E. J. Hooper (McDonald Obs.), M. Bardeen (Fermilab), M. Barnett (LBNL), D. Campbell (Boston Univ.), R. Landsberg (Univ. Chicago), R. Ruchti (Notre Dame), E. Simmons (Michigan State Univ.), Aspen Physics E&O Workshop Collaboration

Physicists and astronomers are excited and fascinated by what they observe in nature. Sharing this excitement with students and the general public is rewarding to them as individuals and is extraordinarily beneficial for democratic societies. Educational outreach plays an increasing role in the careers of working physicists; many are already involved in outreach, and all are being encouraged by the federal granting agencies to share the excitement of their research fields with a broader audience.

A two-week workshop at the Aspen Center for Physics in the summer of 2004 brought together physicists from several disciplines, including astronomy; K-12 educators; informal science educators; developers of educational materials; as well as professional science communicators from the media and publishing worlds. The participants shared their ongoing education and outreach projects, as well as their needs and wishes, in a mixture of presentations, demonstrations, and informal discussions.
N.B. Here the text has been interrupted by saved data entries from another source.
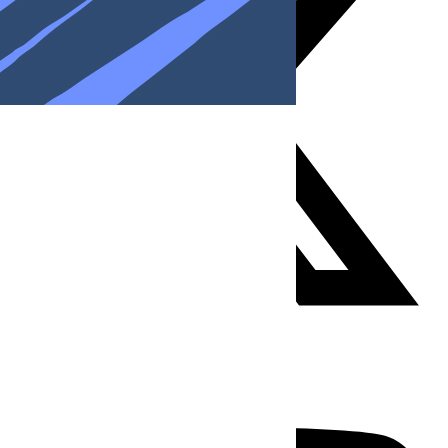
Youtube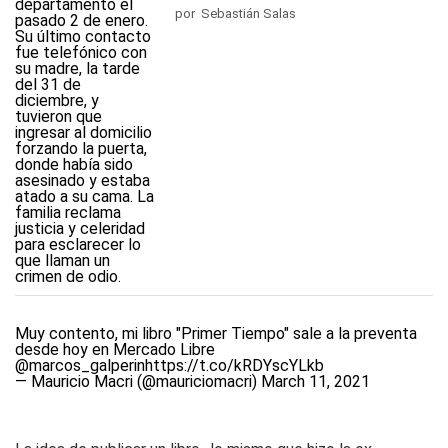
por Sebastián Salas
Muy contento, mi libro "Primer Tiempo" sale a la preventa
desde hoy en Mercado Libre
@marcos_galperin
https://t.co/kRDYscYLkb
— Mauricio Macri (@mauriciomacri)
March 11, 2021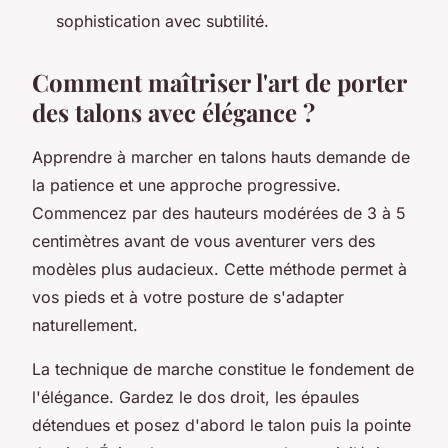
sophistication avec subtilité.
Comment maîtriser l'art de porter
des talons avec élégance ?
Apprendre à marcher en talons hauts demande de
la patience et une approche progressive.
Commencez par des hauteurs modérées de 3 à 5
centimètres avant de vous aventurer vers des
modèles plus audacieux. Cette méthode permet à
vos pieds et à votre posture de s'adapter
naturellement.
La technique de marche constitue le fondement de
l'élégance. Gardez le dos droit, les épaules
détendues et posez d'abord le talon puis la pointe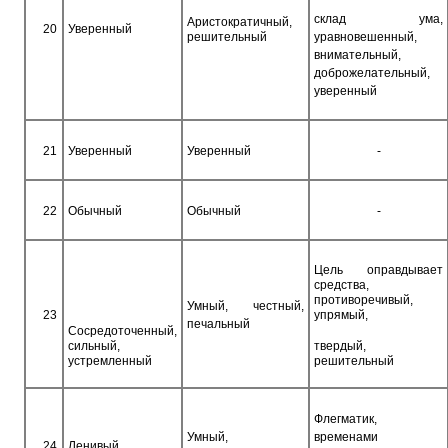
склад ума,
Аристократичный,
20
Уверенный
решительный
уравновешенный,
внимательный,
доброжелательный,
уверенный
21
Уверенный
Уверенный
-
22
Обычный
Обычный
-
Цель оправдывает
средства,
противоречивый,
Умный, честный,
23
упрямый,
печальный
Сосредоточенный,
сильный,
твердый,
устремленный
решительный
Флегматик,
Умный,
временами
24
Ленивый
The rich panoply of education products and services produced by physicists and their organizations was apparent even from this relatively small cross-section. However, the full potential impact of these efforts may not be realized if the target audience, such as teachers, are either not aware of the opportunities or have difficulty implementing them due to time or curriculum needs. Hence, much of the discussion centered on access rather than new education initiatives. Teachers need one-stop shopping for materials and programs, as well as stronger grass-roots locally tailored partnerships with universities, research institutes, and museums. One of the proposals for addressing these and other needs is a small national virtual institute for physics education and outreach, patterned along the lines of successful virtual research institutes, such as the virtual Institute for Complex Adaptive Matter (ICAM).

EJH is supported by an NSF AAPF. The Aspen Workshop was funded by NSF's MPS Directorate, ICAM, and the APS.

If you would like more information about this abstract, please follow the link to http://www-ed.fnal.gov/aspen/index.html. This link was provided by the author. When you follow it, you will leave the Web site for this meeting; to return, you should use the Back comand on your browser.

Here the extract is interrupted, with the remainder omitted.